Des gens à la tournure d’esprit vulgaire pourraient maintenant faire allusion à la défaite du courant politique auquel appartenait et appartient toujours l’auteur de ce livre. Comment est-il possible que l’empiriste Staline ait vaincu la fraction qui suivait une méthode scientifique ? Cela ne veut-il pas dire que le sens commun est supérieur au doctrinarisme ?

Tout sorcier a un certain pourcentage de malades qui guérissent. Et tout docteur un certain pourcentage de malades qui meurent. A partir de là, certains tendent à préférer la sorcellerie à la médecine. Mais en fait, la science peut démontrer que dans un cas le malade a guéri en dépit de l’intervention du sorcier et que dans l'autre il est mort parce que la science médicale, au moins dans sa phase actuelle, ne pouvait effectivement surmonter les forces de destruction de l’organisme ; dans les deux cas, on peut déterminer correctement le rapport entre l'objectif et le subjectif.

En politique, la méthode scientifique ne peut assurer la victoire dans tous les cas. Mais, par ailleurs, la sorcellerie donne dans certains cas une victoire quand celle- ci repose sur des alignements objectifs et les tendances générales du développement.

II y a des gens qui se considèrent comme des gens instruits, mais qui se permettent d’émettre des jugements sommaires comme celui selon lequel “la révolution d'Octobre a été un échec”. Qu’en est-il de la Révolution française ? Elle s’est terminée par la restauration, bien qu’épisodique, des Bourbons.
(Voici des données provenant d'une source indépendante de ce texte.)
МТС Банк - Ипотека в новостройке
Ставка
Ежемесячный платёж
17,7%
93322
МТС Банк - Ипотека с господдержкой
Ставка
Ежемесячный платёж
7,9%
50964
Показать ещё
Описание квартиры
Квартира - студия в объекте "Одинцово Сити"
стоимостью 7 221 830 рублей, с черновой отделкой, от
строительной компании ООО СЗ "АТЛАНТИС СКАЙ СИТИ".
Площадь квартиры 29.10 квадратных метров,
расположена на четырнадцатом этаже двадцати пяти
Et la guerre civile aux Etats-Unis ? Elle a conduit au règne des Soixante Familles. Et toute l’histoire humaine en général ? Jusqu’à présent, elle a conduit à la seconde guerre impérialiste, qui menace notre civilisation entière. Il est dans ces conditions impossible de ne pas dire que toute l’histoire n’a été que faute et échec. Finalement, qu’en est-il des êtres humains eux-mêmes — pas un petit facteur dans l’histoire ? Ne faut-il pas dire que ce produit d’une évolution biologique prolongée est un échec ? Bien entendu, il n’est interdit à personne de faire semblables observations générales. Mais elles découlent de l’expérience individuelle de petits boutiquiers, ou de la théosophie, et ne s’appliquent pas au processus historique dans son ensemble ou à toutes ses étapes, ses chapitres principaux ou ses épisodes.

Notes

[1] Le titre est de la rédaction des Cahiers du Mouvement Ouvrier.

[2] L’article du 25 février 1929 avait été publié dans The New Republic du 22 mai 1929 sous le titre « Which way, Russia ? »

[3] Philipp Scheidemann (1865-1939), social-démocrate « majoritaire », social-chauvin pendant la guerre, avait été chef du gouvernement allemand après l’élection à la Présidence de la République de Friedrich Ebert (1871-1925), secrétaire du parti et patron de son appareil, qui avait dirigé la répression contre les révolutionnaires allemands, en alliance avec l'état-major, en 1918-1919.

[4] Les trois personnalités citées ici incarnent des courants politiques d’Espagne. Niceto Alcalâ Zamora y Torres (1877-1949), un grand propriétaire, monarchiste modéré, s’était rallié à la République et avait été élu président en 1931 ; il avait été déchu par les Cortes à majorité Frente popular en 1936. Il avait alors été remplacé par Manuel Azana y Dfaz (1880-1940), avocat, dirigeant républicain qui avait été le chef des gouvernements de « gauche » dans les débuts de la République. Francisco Largo Caballero (1869-1946), dirigeant du P.S.O.E. et de l’U.G.T., ancien modéré devenu le chef de file de la « gauche socialiste » et surnommé « le Lénine espagnol », avait dirigé le gouvernement de Front populaire pendant la guerre civile de septembre 1936 à juin 1937 et avait été écarté sous la pression de Moscou.